I came with four other companions from Ateneo High School: Hanna, Susan, Ems, and Cyrus. We went to Iloilo with a purpose: to prepare for next school year’s educational trip and pilgrimage. We want to see the places that have educational and spiritual values for our students to imbibe. And we allotted one day for Guimaras Island; the Ortiz wharf was just a block away from the Jesuits’ Sta. Maria Parish in General Blanco Street.
We then negotiated a boat ride to the Jordan Terminal in Guimaras.
Upon docking, we were ushered into the office of the island’s Department of Tourism.
The Jordan Guest Assistance Center (call 0999-332-1727) helped us in everything we needed to know. We were very much impressed. They had standard rates for multi-cabs or vans and their drivers had been trained to be tour guides as well. The people of the island were friendly and trust-worthy.
Let me share our one day tour of the island. The places we visited were limited but there were more things to enjoy in the island than what we were able to see. There were resorts and diving areas, historical and religious sites, ecological and adventure trips, and festivals and events. Best of all, you could taste their world-renown mangoes, the only variety shipped to the US and Japan.
Mango trees grow like vegetables in the island.
Here’s where we went (I hope my students will be more excited to join the trip next school year):
The Guimaras Windmills
The Provincial Tourism Office said that this is their newest attraction. And true enough: the windmills have been installed for just about a year. The windmills harness wind power to provide electricity to both Guimaras and Iloilo.
Today, the windmills have become part of the Guimaras landscape.
The Pit Stop Restaurant in Buenavista.
You can try what we ordered.
Mixed Fruit Drink
Our Lady of the Philippines Trappist Monastery.
The Order of Cistercians of the Strict Observance (OCSO), also known as the Trappists, is a contemplative religious order consisting of monasteries for nuns and monasteries for monks. The Trappists in Guimaras is a community of monks. They live under the Rule of St. Benedict and all of their monasteries are dedicated to the Blessed Virgin Mary. In the Philippines, they have dedicated their monastery to Our Lady of the Philippines.
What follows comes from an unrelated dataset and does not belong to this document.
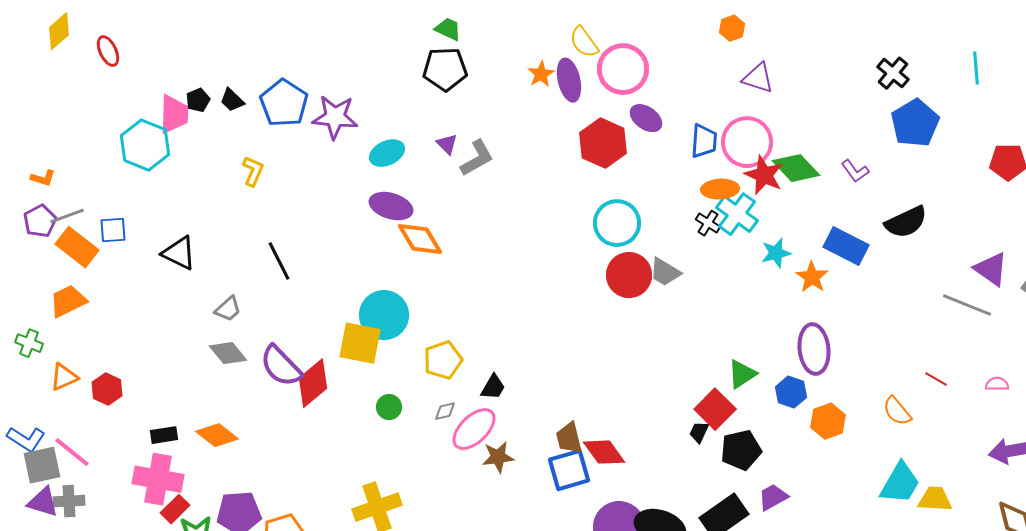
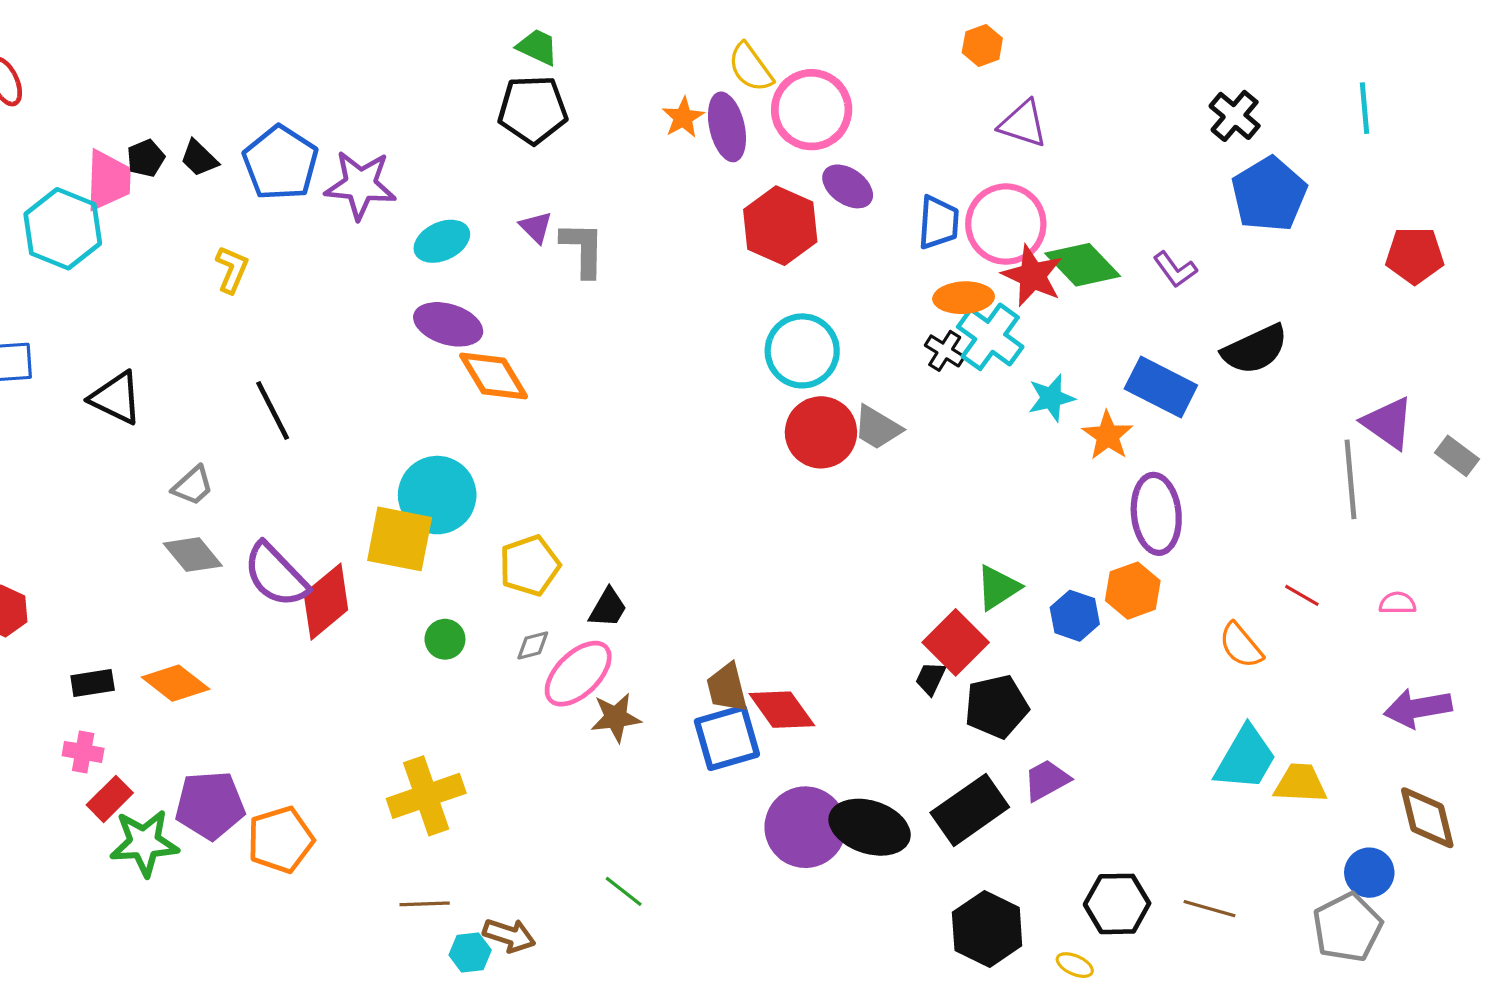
gray L-shape: (477, 158) -> (583, 249), turned -60
gray line: (967, 305) -> (1350, 479), turned 63
purple ellipse: (814, 349) -> (1156, 514), moved
orange hexagon: (828, 421) -> (1133, 591), moved
pink cross: (158, 479) -> (83, 752), size x0.5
The Trappist Monastery in Guimaras is perfect for those who would like to spend some moments of quiet contemplation and prayer. And you can also support them by buying their products at their store. The Trappists run a program for the indigenous people of Guimaras.
The Guisi Lighthouse
The Guisi Lighthouse is a historical site. It dates back to the 18th century where it has served seafarers plying the Guimaras Strait. Though dilapidated and badly needing maintenance, the Guisi lighthouse could be a haven for the culture vultures.
If you’re disappointed with the Ruins of the Guisi Lighthouse and the adjacent station, you can always trek down the cove where the waters are clear and ideal for swimming.
Alobijod Cove Resort
This resort is just beside the Raymen Beach Resort. However, the Alobijod Resort has less people. Both Raymen and Alobijod share the same beach. We plan to bring our students here after the Guimaras tour to unwind before heading back to the Ferry Terminal in the town of Jordan.